The bill would ban school districts from accepting only the brightest transfer students while turning away those with special needs, low test scores and minor disciplinary problems.
The House education committee approved the legislation in a 9-0 vote Tuesday, after hearing from teachers and administrators in urban schools who said their suburban counterparts were unfairly profiting from Indiana’s decision three years ago to open up school district borders.
“We’re going to do our level best to ensure that students choose schools [and] schools aren’t choosing students,” said the bill’s author, Republican state Rep. Mike Karickhoff of Kokomo.
Co-authors on House Bill 1381 include Democrat Rep. Terri Austin of Anderson, and two other Republicans, Rep. Ed Clere of New Albany and Rep. Kevin Mahan of Hartford City.
At issue is Indiana’s open enrollment law, passed by the General Assembly in 2008. It cleared the way for more students to transfer out of the school district where they live and into a neighboring district without having to pay tuition.
The change came after the state took over funding of schools, which had been previously paid for with local property taxes.
Within a year of the law going into effect, more than 12,000 students had transferred out of their home districts and into a neighboring district. Many have transferred out of urban school districts and into suburban or rural districts.
The original open enrollment law allowed school districts to set policies about whom they’d accept. Some schools have used students’ standardized test scores and disciplinary records to determine which transfer students to let in — and which ones to close out. Some school boards have decided not to accept any transfer students at all.
Rick Muir, an Anderson school teacher and president of the Indiana Federation of Teachers, told the House education committee the law has lead to discriminatory policies in which some school districts were “cherry picking” the best transfer students and turning away students with special needs or low standardized test scores.
The problem is exacerbated by recent education legislation that elevated the role of standardized test scores in determining pay for teachers and how schools are graded by a new state evaluation system.
It’s also complicated by the fact that the state provides extra dollars to schools for every low-income student enrolled. That means a transfer student with high test scores and from a low-income family is seen as having more value than a student with low test scores or other challenges.
“This discriminatory policy in Indiana should not be tolerated any longer,” Muir said, adding that it’s “widening the gap between haves and have-nots.”
Dawn McGrath, a school administrator in Kokomo, said Indiana legislators who’ve been pushing for more school choice for families need to rectify the problem.
“In this case, school choice is only available to choice students,” McGrath said.
Under Karickhoff’s bill, school districts still would be allowed to opt out of taking any transfer students. But if a district did decide to accept transfer students, it would have to accept all transfer students with few exceptions.
Those exceptions include students who’ve been suspended for 10 or more days in a school year or who have been suspended for causing physical injury or violating drug and alcohol policies.

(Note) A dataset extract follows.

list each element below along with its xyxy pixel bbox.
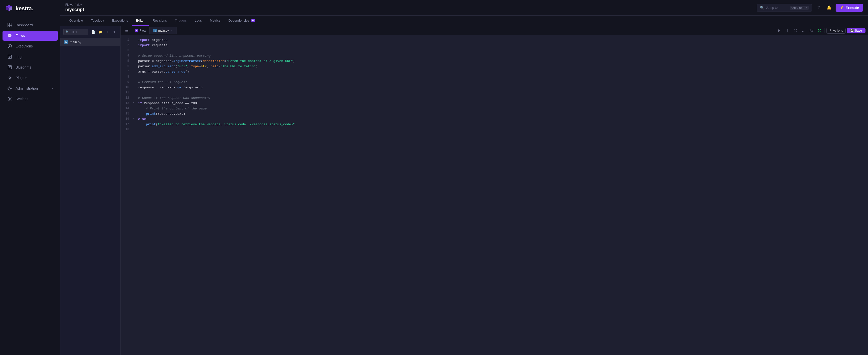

It would also require school districts to be more transparent with their transfer policies, such as posting deadlines on their websites, and require schools that are at or near capacity to set up a kind of lottery system, where admission would be determined by a random drawing at a public meeting. The law would cover transfers between schools within the same district, as well as inter-district transfers.
Frank Bush, head of the Indiana School Boards Association, said his organization supported the bill. John Barnes, the legislative liaison for new Superintendent of Public Instruction Glenda Ritz, said Ritz is neutral on the bill for now, but will be watching it as it moves through General Assembly.